We received a query from a subscriber asking what the Joint Fire Code was and whether we had more information on it.
What is the Joint Fire Code?
Its full title, Fire Prevention on Construction Sites: The Joint Code of Practice on the Protection from Fire of Construction Sites and Buildings Undergoing Renovation tells its own story. Sadly, the Joint Fire Code is not freely available online. (It is published jointly by the RISCAuthority, Construction Confederation and the Fire Protection Association (FPA), and is available to purchase from the FPA’s website.)
The FPA publishes a checklist alongside the Joint Fire Code, which seeks to transcribe the Joint Fire Code’s key requirements into a question and answer document that can be completed on site.
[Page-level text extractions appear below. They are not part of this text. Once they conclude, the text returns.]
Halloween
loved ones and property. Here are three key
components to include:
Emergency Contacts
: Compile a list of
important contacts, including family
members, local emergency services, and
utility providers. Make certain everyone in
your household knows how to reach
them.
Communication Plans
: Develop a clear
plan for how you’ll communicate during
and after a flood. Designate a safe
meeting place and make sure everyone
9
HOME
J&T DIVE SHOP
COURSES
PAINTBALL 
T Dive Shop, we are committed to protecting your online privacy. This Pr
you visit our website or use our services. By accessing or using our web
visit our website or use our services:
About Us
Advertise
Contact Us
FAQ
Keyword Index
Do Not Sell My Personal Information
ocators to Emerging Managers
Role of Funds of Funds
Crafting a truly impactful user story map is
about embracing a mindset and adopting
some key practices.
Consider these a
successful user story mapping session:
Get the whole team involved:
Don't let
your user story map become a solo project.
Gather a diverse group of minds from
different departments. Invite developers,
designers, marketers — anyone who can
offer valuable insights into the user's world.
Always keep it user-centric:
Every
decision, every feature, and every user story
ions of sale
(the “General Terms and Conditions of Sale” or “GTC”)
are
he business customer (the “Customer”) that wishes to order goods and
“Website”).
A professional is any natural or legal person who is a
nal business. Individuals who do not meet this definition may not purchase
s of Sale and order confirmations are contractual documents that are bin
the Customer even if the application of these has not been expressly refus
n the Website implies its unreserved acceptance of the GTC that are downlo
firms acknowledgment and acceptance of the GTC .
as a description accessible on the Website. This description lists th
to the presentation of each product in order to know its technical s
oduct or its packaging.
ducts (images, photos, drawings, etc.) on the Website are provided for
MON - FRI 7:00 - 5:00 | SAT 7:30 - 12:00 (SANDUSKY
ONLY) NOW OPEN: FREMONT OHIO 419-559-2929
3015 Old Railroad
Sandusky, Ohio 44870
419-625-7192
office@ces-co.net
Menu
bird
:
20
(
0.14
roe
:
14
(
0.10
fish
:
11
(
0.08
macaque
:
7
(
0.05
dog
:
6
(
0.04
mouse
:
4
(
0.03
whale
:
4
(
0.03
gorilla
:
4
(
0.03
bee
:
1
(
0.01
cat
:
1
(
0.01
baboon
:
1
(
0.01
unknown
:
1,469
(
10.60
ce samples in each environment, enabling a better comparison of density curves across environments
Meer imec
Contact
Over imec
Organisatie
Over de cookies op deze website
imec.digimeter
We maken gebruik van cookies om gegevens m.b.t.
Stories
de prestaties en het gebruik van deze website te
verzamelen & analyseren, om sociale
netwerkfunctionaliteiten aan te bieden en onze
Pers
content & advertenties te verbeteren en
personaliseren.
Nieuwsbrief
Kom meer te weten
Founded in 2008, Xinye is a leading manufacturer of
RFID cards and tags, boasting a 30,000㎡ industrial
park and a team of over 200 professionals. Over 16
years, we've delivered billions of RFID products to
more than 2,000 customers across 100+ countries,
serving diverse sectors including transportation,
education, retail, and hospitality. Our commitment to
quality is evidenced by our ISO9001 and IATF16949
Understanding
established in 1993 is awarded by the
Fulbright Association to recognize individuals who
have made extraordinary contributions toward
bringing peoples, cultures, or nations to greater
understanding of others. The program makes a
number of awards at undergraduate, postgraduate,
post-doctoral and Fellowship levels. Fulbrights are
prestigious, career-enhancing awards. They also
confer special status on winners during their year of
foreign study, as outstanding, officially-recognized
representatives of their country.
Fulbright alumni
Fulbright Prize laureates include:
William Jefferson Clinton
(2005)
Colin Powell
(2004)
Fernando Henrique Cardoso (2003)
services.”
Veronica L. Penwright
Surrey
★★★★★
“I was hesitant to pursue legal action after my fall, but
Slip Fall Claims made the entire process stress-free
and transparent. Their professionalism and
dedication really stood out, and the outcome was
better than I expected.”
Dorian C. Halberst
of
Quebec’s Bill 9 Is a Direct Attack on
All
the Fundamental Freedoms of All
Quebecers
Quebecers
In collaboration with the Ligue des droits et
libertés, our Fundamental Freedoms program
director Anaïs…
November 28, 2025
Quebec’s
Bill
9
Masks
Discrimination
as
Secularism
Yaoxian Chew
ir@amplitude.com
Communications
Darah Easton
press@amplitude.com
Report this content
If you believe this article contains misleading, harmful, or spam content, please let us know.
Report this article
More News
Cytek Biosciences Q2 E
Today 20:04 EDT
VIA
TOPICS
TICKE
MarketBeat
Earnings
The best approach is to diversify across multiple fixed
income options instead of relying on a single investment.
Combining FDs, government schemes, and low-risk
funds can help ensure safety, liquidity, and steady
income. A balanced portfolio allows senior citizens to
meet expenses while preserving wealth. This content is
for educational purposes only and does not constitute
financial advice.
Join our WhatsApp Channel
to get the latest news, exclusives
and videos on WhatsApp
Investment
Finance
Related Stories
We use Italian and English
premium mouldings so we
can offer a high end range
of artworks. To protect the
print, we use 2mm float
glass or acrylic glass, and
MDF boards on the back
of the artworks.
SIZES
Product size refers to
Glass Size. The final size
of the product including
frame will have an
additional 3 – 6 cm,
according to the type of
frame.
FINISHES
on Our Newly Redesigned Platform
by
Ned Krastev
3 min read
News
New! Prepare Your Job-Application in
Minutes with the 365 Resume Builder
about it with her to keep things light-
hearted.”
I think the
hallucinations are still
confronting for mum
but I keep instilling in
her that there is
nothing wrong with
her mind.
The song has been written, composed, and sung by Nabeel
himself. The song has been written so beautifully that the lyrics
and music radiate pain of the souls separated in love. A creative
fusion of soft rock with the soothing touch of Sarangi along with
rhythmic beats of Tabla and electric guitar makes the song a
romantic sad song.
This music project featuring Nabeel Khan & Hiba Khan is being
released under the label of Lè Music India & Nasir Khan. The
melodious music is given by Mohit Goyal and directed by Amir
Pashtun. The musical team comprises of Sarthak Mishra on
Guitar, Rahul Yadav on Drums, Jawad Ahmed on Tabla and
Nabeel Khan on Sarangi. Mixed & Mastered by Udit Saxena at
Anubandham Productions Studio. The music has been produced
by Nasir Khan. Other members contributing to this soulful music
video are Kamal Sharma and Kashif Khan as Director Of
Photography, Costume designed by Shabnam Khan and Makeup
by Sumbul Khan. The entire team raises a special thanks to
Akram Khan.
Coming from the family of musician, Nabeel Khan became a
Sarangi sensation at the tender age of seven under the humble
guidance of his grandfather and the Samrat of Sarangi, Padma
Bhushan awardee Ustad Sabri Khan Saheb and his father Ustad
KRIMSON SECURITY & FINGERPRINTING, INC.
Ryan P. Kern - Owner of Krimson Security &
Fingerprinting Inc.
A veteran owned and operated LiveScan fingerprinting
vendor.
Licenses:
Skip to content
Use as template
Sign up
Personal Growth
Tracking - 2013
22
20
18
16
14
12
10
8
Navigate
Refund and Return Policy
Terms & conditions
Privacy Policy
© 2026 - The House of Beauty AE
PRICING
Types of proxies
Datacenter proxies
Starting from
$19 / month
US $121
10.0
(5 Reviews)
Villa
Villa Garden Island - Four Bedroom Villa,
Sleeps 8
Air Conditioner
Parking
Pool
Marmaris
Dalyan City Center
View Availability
The checklist is also available to buy from the FPA website.
The latest version (the seventh edition) of the Joint Fire Code was published in May 2009.
JCT contracts: is it a large project?
You are perhaps most likely to have come across the Joint Fire Code because the old-style JCT Appendix and the new (JCT 2005 edition) JCT Contract Particulars require the parties to state whether the Joint Fire Code applies and whether the project is a “large project”. (For example, see our practice note on insurance under the JCT Design and Build Contract.)
The Joint Fire Code applies to projects with an original contract value of £2.5 million or more. A large project is one with an original contract value of £20 million or more (paragraph 1, Joint Fire Code).
Key risk of non-compliance
The risk in failing to comply with the Joint Fire Code is that, in the words of a note in paragraph 2:
“If compliance with this Code forms part of the insurance contract, non-compliance with this Code could possibly result in insurance ceasing to be available or being withdrawn, resulting in a possible breach of a construction contract which requires the provision of such insurance.”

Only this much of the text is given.